Those are from top to bottom here. It is very strong overlap in all these LLM wrappers, all these startups that have hundreds of millions of dollars now to start building the technology they need. There is only moderate on the network side for one of them, but that is not the one we compete with on a daily basis, but that is a different conflict, without saying more than that. The next thing I want to talk about is the strategic review. Also important to note, J.P. Morgan, of course, is the number one tech M&A advisor in the world. There is some seriously heavy-duty people working on that together with us.

Of course, Redeye is the number 1 in the Nordics and has done several transactions in the Nordics and provides that Nordic spice that is needed and all the knowledge that is needed from a Nordic perspective in this, in this strategic re-review process. The strategic review process, I wanna share a few things around this because it has to do with financing, it has to do with the market interest as well. Let's start off with it is on track. It is taking some time, but it wasn't expected really to be much faster than that. There's high interest in the Teneo AI technology. This is a space that's hot.
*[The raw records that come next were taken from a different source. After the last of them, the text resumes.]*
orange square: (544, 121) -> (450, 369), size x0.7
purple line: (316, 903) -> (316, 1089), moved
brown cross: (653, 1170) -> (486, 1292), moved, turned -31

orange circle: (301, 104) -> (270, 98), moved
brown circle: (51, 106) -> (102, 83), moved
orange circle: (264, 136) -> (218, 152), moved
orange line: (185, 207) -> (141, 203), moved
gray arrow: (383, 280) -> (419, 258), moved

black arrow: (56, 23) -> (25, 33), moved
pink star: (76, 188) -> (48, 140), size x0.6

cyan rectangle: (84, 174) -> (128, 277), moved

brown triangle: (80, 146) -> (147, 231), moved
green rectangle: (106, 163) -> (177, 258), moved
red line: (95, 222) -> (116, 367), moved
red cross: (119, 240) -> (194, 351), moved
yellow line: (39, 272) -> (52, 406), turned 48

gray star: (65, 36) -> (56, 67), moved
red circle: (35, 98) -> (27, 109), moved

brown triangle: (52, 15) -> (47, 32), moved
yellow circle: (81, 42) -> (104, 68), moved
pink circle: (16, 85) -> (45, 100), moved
A lot of companies are looking at what to do now, especially since this has happened in February, March that I mentioned in the market.

It's the expansion of the service team for OpenAI and Claude. It's the McKinsey, Lilli, big, big, data breach. Then, of course, you have the 67%, 68%, 69% that we've seen on the τ-Voice index from several of the LLM wrappers. The primary goal is exit here. Today, the board has been shifting. The primary goal has gone sort of from finding a distribution channel as well to really doing an exit based on that market interest. We believe that that is the way to maximize shareholder value today. To go this alone, at the bottom right here, the standalone path is gonna require more, more than just interim financing. It's gonna require a lot more money coming in from shareholders.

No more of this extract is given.